Exercise description: Could you give every record again, exactly as it reads?

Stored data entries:
============================================================

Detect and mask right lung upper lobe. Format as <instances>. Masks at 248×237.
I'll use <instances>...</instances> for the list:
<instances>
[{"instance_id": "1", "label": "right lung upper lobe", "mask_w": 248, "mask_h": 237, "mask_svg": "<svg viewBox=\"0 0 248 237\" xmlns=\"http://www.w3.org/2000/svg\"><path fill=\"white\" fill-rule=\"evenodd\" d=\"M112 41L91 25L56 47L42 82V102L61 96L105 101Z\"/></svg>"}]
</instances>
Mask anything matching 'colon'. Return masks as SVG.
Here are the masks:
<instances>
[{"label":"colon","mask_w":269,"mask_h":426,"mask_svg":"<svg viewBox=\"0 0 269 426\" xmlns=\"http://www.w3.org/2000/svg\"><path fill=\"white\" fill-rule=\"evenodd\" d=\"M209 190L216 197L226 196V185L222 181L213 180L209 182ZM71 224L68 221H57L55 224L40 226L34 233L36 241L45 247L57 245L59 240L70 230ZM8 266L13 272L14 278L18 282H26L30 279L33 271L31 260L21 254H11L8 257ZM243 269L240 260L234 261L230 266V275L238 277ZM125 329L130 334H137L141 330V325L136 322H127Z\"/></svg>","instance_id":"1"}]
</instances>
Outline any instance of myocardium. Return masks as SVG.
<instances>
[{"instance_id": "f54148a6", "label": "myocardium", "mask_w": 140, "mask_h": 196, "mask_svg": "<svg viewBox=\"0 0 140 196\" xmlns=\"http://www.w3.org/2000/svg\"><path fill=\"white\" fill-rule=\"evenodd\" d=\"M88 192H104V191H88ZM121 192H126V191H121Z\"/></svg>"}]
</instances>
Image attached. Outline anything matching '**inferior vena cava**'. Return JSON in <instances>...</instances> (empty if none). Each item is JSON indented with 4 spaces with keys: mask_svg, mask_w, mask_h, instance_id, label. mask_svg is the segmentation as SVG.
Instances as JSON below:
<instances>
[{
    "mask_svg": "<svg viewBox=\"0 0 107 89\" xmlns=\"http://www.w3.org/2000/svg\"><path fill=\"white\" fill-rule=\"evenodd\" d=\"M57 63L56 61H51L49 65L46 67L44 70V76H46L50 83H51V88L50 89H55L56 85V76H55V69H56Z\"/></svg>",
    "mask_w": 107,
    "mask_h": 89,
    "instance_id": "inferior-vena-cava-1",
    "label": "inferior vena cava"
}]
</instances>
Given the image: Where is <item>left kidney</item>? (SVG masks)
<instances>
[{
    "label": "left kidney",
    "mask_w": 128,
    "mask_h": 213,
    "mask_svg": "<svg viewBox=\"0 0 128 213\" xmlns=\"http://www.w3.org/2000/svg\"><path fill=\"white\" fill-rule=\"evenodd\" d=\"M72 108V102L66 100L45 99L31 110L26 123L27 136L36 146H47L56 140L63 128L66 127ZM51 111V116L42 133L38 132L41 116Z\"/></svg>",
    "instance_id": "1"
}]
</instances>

============================================================

Exercise output:
Detect and mask right lung upper lobe. Format as <instances>. Masks at 248×237.
I'll use <instances>...</instances> for the list:
<instances>
[{"instance_id": "1", "label": "right lung upper lobe", "mask_w": 248, "mask_h": 237, "mask_svg": "<svg viewBox=\"0 0 248 237\" xmlns=\"http://www.w3.org/2000/svg\"><path fill=\"white\" fill-rule=\"evenodd\" d=\"M112 41L91 25L56 47L42 82V102L61 96L105 101Z\"/></svg>"}]
</instances>
Mask anything matching 'colon'. Return masks as SVG.
Here are the masks:
<instances>
[{"label":"colon","mask_w":269,"mask_h":426,"mask_svg":"<svg viewBox=\"0 0 269 426\" xmlns=\"http://www.w3.org/2000/svg\"><path fill=\"white\" fill-rule=\"evenodd\" d=\"M209 190L216 197L226 196V185L222 181L213 180L209 182ZM71 224L68 221H57L55 224L40 226L34 233L36 241L45 247L57 245L59 240L70 230ZM8 266L13 272L14 278L18 282H26L30 279L33 271L31 260L21 254H11L8 257ZM243 269L240 260L234 261L230 266V275L238 277ZM125 329L130 334H137L141 330V325L136 322H127Z\"/></svg>","instance_id":"1"}]
</instances>
Outline any instance of myocardium. Return masks as SVG.
<instances>
[{"instance_id": "f54148a6", "label": "myocardium", "mask_w": 140, "mask_h": 196, "mask_svg": "<svg viewBox=\"0 0 140 196\" xmlns=\"http://www.w3.org/2000/svg\"><path fill=\"white\" fill-rule=\"evenodd\" d=\"M88 192H104V191H88ZM121 192H126V191H121Z\"/></svg>"}]
</instances>
Image attached. Outline anything matching '**inferior vena cava**'. Return JSON in <instances>...</instances> (empty if none). Each item is JSON indented with 4 spaces with keys: mask_svg, mask_w, mask_h, instance_id, label. mask_svg is the segmentation as SVG.
Instances as JSON below:
<instances>
[{
    "mask_svg": "<svg viewBox=\"0 0 107 89\" xmlns=\"http://www.w3.org/2000/svg\"><path fill=\"white\" fill-rule=\"evenodd\" d=\"M57 63L56 61H51L49 65L46 67L44 70V76H46L50 83H51V88L50 89H55L56 85V76H55V69H56Z\"/></svg>",
    "mask_w": 107,
    "mask_h": 89,
    "instance_id": "inferior-vena-cava-1",
    "label": "inferior vena cava"
}]
</instances>
Given the image: Where is <item>left kidney</item>? (SVG masks)
<instances>
[{
    "label": "left kidney",
    "mask_w": 128,
    "mask_h": 213,
    "mask_svg": "<svg viewBox=\"0 0 128 213\" xmlns=\"http://www.w3.org/2000/svg\"><path fill=\"white\" fill-rule=\"evenodd\" d=\"M72 108V102L66 100L45 99L31 110L26 123L27 136L36 146H47L56 140L63 128L66 127ZM51 111V116L42 133L38 132L41 116Z\"/></svg>",
    "instance_id": "1"
}]
</instances>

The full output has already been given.